## Required work
Below are some records; quote exactly the lines from the one that contains "U3.1 Duo Type-C まもなく発売で" through the one that contains "USB 3.1 Gen 2対応 RAID機能付きポータ", inclusive, and no others.

## Raw data

★ ★ ★ ★ ★ ★ ★

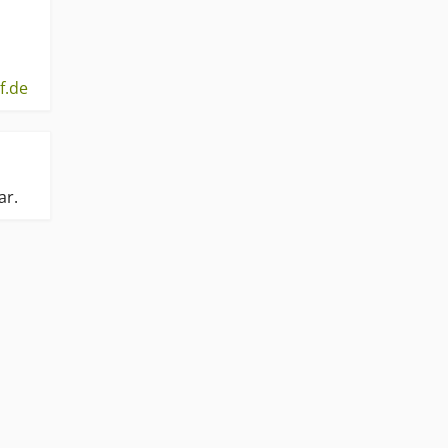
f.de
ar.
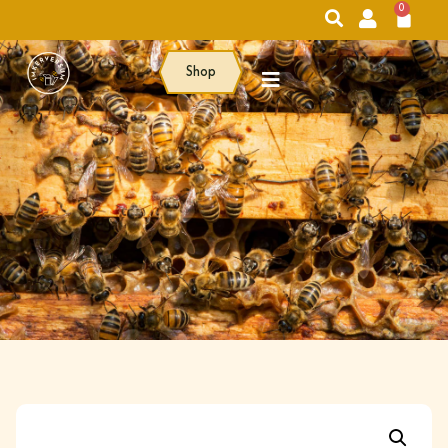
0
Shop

★ ★ ★ ★ ★ ★ ★

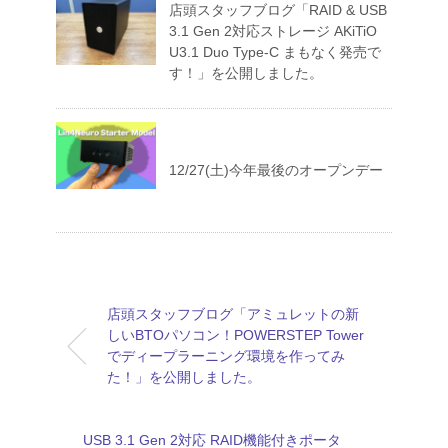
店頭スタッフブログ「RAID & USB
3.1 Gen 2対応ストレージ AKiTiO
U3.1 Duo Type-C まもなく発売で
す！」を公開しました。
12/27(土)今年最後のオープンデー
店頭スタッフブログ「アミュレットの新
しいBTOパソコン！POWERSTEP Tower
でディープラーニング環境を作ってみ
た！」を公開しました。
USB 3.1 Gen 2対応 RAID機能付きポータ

★ ★ ★ ★ ★ ★ ★

## Solution to this problem
U3.1 Duo Type-C まもなく発売で
す！」を公開しました。
12/27(土)今年最後のオープンデー
店頭スタッフブログ「アミュレットの新
しいBTOパソコン！POWERSTEP Tower
でディープラーニング環境を作ってみ
た！」を公開しました。
USB 3.1 Gen 2対応 RAID機能付きポータ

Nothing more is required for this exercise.